WHAT THE EXERCISE ASKS:
Set down, please, exactly the lines below that run from the line with "Una impresionante habitación" to the line with "las estrellas justo antes de dormir.", both lines included.

GIVEN DATA:
*** Block opens ***

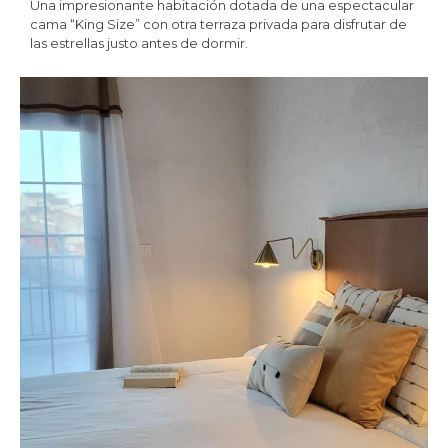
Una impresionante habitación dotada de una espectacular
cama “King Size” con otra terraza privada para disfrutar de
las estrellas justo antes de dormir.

*** Block closes ***
*** Block opens ***

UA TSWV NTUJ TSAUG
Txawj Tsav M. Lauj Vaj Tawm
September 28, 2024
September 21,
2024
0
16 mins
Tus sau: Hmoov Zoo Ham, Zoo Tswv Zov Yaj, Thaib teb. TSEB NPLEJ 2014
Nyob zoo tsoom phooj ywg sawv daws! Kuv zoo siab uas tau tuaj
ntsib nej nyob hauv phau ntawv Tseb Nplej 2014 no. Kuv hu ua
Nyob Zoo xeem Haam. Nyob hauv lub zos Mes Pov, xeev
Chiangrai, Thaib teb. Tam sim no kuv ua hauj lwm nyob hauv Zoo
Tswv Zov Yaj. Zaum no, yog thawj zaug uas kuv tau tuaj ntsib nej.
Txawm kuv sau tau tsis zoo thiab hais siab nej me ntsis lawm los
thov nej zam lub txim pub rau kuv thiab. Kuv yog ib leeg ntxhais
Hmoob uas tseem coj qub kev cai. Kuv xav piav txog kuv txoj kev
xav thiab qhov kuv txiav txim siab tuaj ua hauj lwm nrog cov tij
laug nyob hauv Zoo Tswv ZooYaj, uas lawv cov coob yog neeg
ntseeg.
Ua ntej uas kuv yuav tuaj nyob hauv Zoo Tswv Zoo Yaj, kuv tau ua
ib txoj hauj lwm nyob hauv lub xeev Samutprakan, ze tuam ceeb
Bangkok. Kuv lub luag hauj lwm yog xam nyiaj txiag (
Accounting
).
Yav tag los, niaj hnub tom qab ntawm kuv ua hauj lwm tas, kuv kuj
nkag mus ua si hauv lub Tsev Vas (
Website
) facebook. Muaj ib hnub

*** Block closes ***
*** Block opens ***

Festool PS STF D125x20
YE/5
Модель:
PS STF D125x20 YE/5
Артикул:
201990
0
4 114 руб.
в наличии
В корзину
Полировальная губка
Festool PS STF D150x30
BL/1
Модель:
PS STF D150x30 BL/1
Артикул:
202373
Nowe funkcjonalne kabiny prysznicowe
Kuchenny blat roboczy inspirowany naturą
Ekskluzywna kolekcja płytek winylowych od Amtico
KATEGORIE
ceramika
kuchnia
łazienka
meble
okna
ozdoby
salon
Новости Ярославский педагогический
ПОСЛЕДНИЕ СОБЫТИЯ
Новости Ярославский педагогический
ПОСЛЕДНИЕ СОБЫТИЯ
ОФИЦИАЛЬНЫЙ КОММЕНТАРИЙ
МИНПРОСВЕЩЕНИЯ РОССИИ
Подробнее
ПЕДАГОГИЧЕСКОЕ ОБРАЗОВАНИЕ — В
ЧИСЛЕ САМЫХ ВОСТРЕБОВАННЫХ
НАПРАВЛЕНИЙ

*** Block closes ***

SOLUTION FOR THIS PROBLEM:
Una impresionante habitación dotada de una espectacular
cama “King Size” con otra terraza privada para disfrutar de
las estrellas justo antes de dormir.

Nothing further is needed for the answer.